The results presented above indicate that our model can produce one of four qualitatively distinct dynamical responses to an Ag signal: no response, a pulse, oscillations, or a sustained response. Moreover, changes in the qualitative behavior are marked by certain bifurcations. To assess the robustness of these findings to parameter uncertainty, we varied the value of each parameter of the model, p1 through p25, over a 100-fold range above and a 100-fold range below the nominal value, and, at each parameter value considered, we determined the response to an Ag signal (a step change in c from 0 to 3). For comparison, we similarly varied c for nominal parameter values (Table I). The results are summarized in Fig. 8. For some parameters, model behavior is insensitive to the value of the parameter, meaning that the nominal value can be replaced with any or almost any of the parameter values considered (10,000-fold range) without changing the qualitative behavior of the model. For other parameters, changes in qualitative behavior are seen as the value of a parameter deviates from its nominal value. However, our sensitivity analysis indicates a high degree of structural stability.
Structural stability is indicated by the following observations. First, even for the most sensitive parameters (e.g., p6, p1, and p11), nominal behavior is exhibited over a 2- to 3-fold range of values (Fig. 8). (Note the logarithmic scale.) To be precise, we define sensitivity of a parameter as the inverse of the height of the combined single pulse and oscillation regions of the corresponding bar in Fig. 8. We lump the two regions together because, on a short time scale, the time scale for which our model was formulated, a single pulse is indistinguishable from a series of pulses. Second, no parameter is more sensitive than the input c. Third, the pattern of qualitative behaviors exhibited as a sensitive parameter is varied is the same as that seen when c is varied. For example, for p6, p1, p20, p3, and p16 (Fig. 8A), the qualitative behaviors that are exhibited as c increases from a relatively small value to a relatively large value appear in the following order: no response, single pulse, oscillations, and sustained response. Similarly, for p11, p7, p2, p15, p25, and p24 (Fig. 8B), the qualitative behaviors that are exhibited as c decreases from a relatively large value to a relatively small value appear in this same order.

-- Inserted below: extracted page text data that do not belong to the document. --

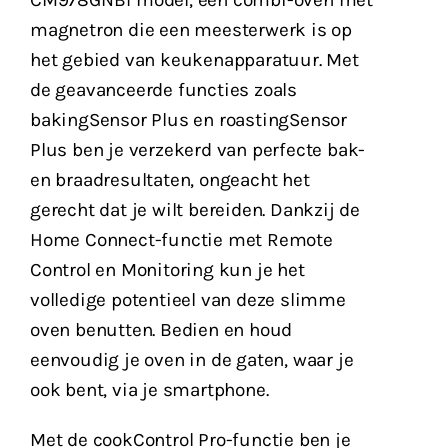
CM978GNB1 model, een combi-oven met
magnetron die een meesterwerk is op
het gebied van keukenapparatuur. Met
de geavanceerde functies zoals
bakingSensor Plus en roastingSensor
Plus ben je verzekerd van perfecte bak-
en braadresultaten, ongeacht het
gerecht dat je wilt bereiden. Dankzij de
Home Connect-functie met Remote
Control en Monitoring kun je het
volledige potentieel van deze slimme
oven benutten. Bedien en houd
eenvoudig je oven in de gaten, waar je
ook bent, via je smartphone.
Met de cookControl Pro-functie ben je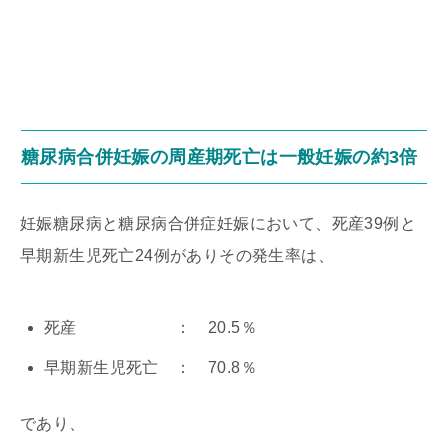
糖尿病合併妊娠の周産期死亡は一般妊娠の約3倍
妊娠糖尿病と糖尿病合併症妊娠において、死産39例と
早期新生児死亡24例がありその発生率は、
死産 ： 20.5％
早期新生児死亡 ： 70.8％
であり、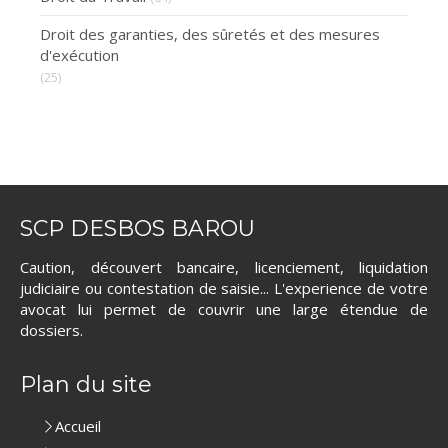
Droit des garanties, des sûretés et des mesures
d'exécution
(25)
SCP DESBOS BAROU
Caution, découvert bancaire, licenciement, liquidation
judiciaire ou contestation de saisie... L'experience de votre
avocat lui permet de couvrir une large étendue de
dossiers.
Plan du site
Accueil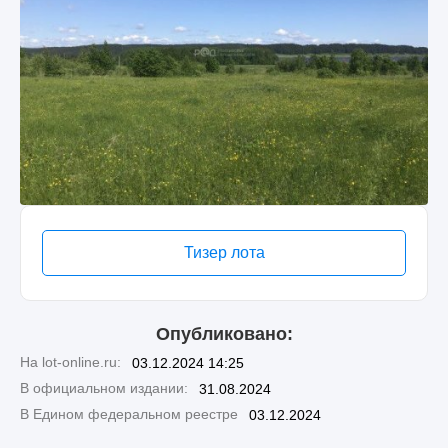
Тизер лота
Опубликовано:
На lot-online.ru:
03.12.2024 14:25
В официальном издании:
31.08.2024
В Едином федеральном реестре
03.12.2024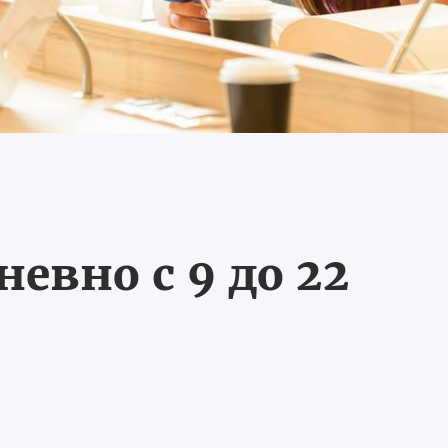
евно с 9 до 22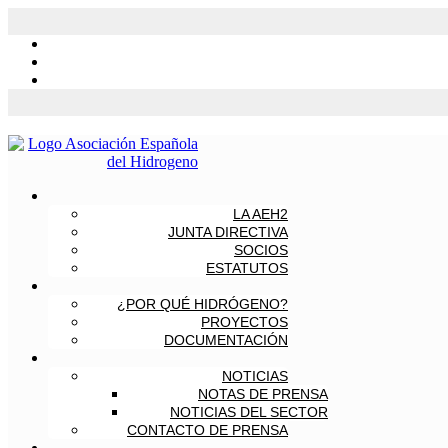
LA AEH2
JUNTA DIRECTIVA
SOCIOS
ESTATUTOS
¿POR QUÉ HIDRÓGENO?
PROYECTOS
DOCUMENTACIÓN
NOTICIAS
NOTAS DE PRENSA
NOTICIAS DEL SECTOR
CONTACTO DE PRENSA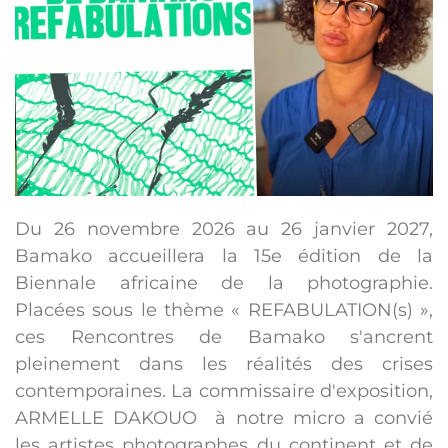
Du 26 novembre 2026 au 26 janvier 2027,
Bamako accueillera la 15e édition de la
Biennale africaine de la photographie.
Placées sous le thème « REFABULATION(s) »,
ces Rencontres de Bamako s'ancrent
pleinement dans les réalités des crises
contemporaines. La commissaire d'exposition,
ARMELLE DAKOUO à notre micro a convié
les artistes photographes du continent et de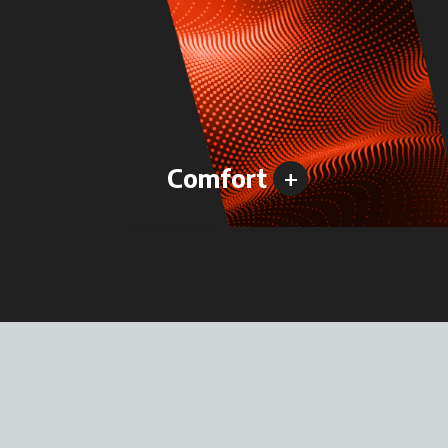
+
Comfort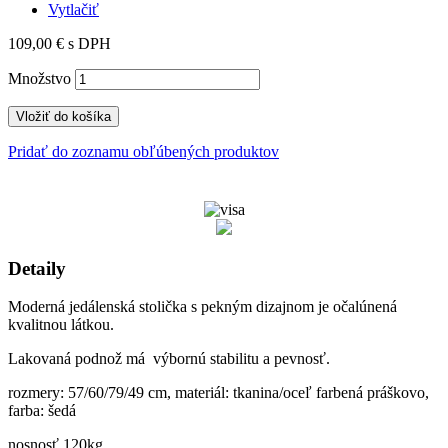
Vytlačiť
109,00 €
s DPH
Množstvo
Vložiť do košíka
Pridať do zoznamu obľúbených produktov
Detaily
Moderná jedálenská stolička s pekným dizajnom je očalúnená
kvalitnou látkou.
Lakovaná podnož má výbornú stabilitu a pevnosť.
rozmery: 57/60/79/49 cm, materiál: tkanina/oceľ farbená práškovo,
farba: šedá
nosnosť 120kg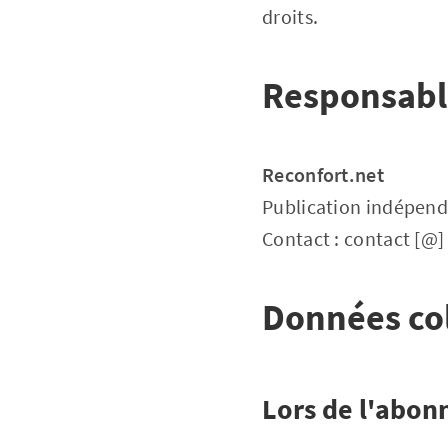
droits.
Responsabl
Reconfort.net
Publication indépen
Contact : contact [@]
Données co
Lors de l'abo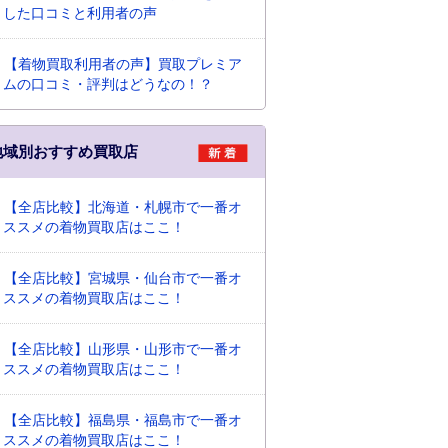
した口コミと利用者の声
【着物買取利用者の声】買取プレミア
ムの口コミ・評判はどうなの！？
地域別おすすめ買取店
【全店比較】北海道・札幌市で一番オ
ススメの着物買取店はここ！
【全店比較】宮城県・仙台市で一番オ
ススメの着物買取店はここ！
【全店比較】山形県・山形市で一番オ
ススメの着物買取店はここ！
【全店比較】福島県・福島市で一番オ
ススメの着物買取店はここ！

The three most sensitive parameters are p6, p1, and p11, in that order. The parameter p6 is the forward rate constant for SFK SH2 domain binding to phosphotyrosine. Thus, it characterizes the positive feedback loop in the model. The parameter p1 is the copy number assigned to proteins included in the model. Responses to perturbations of individual protein copy numbers were considered in detail above (cf. Figs. 3, 5–7). The parameter p11 is the forward rate constant for SFK SH3 domain binding to a PRS in PAG1. Thus, it characterizes the negative feedback loop in the model. The least sensitive parameters, such as p9, tend to characterize interactions of Syk, which are not involved in the feedback loops captured in the model.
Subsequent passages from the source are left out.